The major benefactors of the funding are the municipalities that receive it. Cromwell Township makes up the largest percentage of roads at just over 39 miles. According to township secretary Dave Brenneman, the township would not be able to function without the funding to manage and maintain the roads.
“There is no doubt we would not make it without that money. We would have to collect taxes and make them quite high just to recover that money,” said Brenneman.
Waters-Trasatt related that the funding can be used for a multitude of qualifying projects.
“Projects include paving, widening, relocation, bridge work, new installation of traffic signals and lighting, and the new installation or replacement with better/larger pipe and guide rail. Other eligible expenditures that are not considered projects would be snow removal, traffic lighting costs and general road maintenance,” she said.
Brenneman believes the funding is important due to the nature of different projects and items it funds.
“Everything is for the roads, and it includes vehicle maintenance, fuel and oil. Everything comes out of there, and that’s why it’s important, especially for us, because we don’t have real estate taxes, so we make every nickel count,” said Brenneman.
Cromwell Twp. has used recent funding to repair roads that have been washed out as well as the replacement of roadway tile pipes for drainage of streams and small rivers under the roadway. Brenneman stated that due to the rain in 2018 the township had two tile pipes wash away with a segment of the roadway.
“We have been using it mostly for tiles. When you build a road, you build it from the bottom up. The rain has not been our friend because water destroys roads, and we lost two roads last year,” said Brenneman.
Penn Township has almost 22 miles of roadway, and also feel the benefits of the funding.
“We normally do roadwork with ours, the paving and maintenance of the roads. We don’t get into a lot of other things like buying equipment, only because you have to watch pricing with the COSTARS. We usually take the money and use it on big roads bids,” said Regina Hileman, secretary.
Hileman said that without the funding, the township would not be able to keep the roads in good condition.

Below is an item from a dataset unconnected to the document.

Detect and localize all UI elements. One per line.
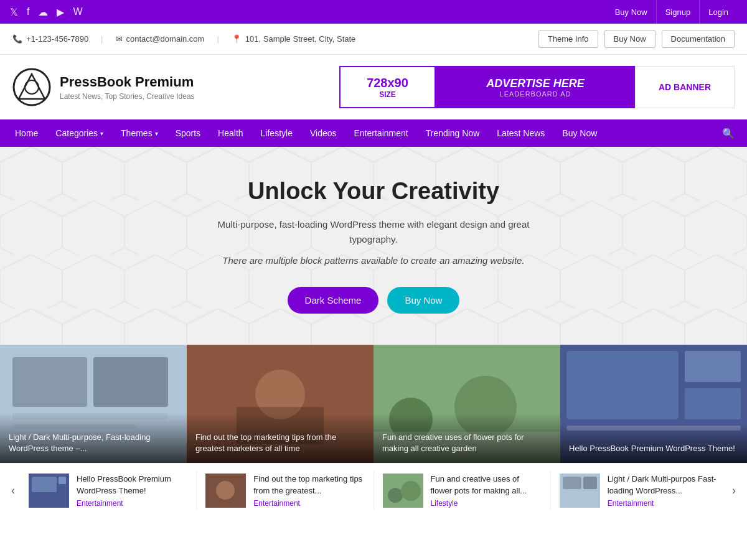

“I think we would be able to maintain our roads, but we wouldn’t be able to keep them in the shape that they’re in, and we try to keep them in good shape for the residents. The money only goes so far and we’re using our general fund for buying equipment and everything else in the township, so I’m not sure we’d have the funds that we’d need to keep them in shape,” said Hileman.
Hileman said the increase in funds will help the township with an upcoming road project, which is one of the bigger projects in a few years.
“In the last couple of years we haven’t done road projects because they wanted to keep a large amount of money in the liquid fuels account to do a big road,” said Hileman.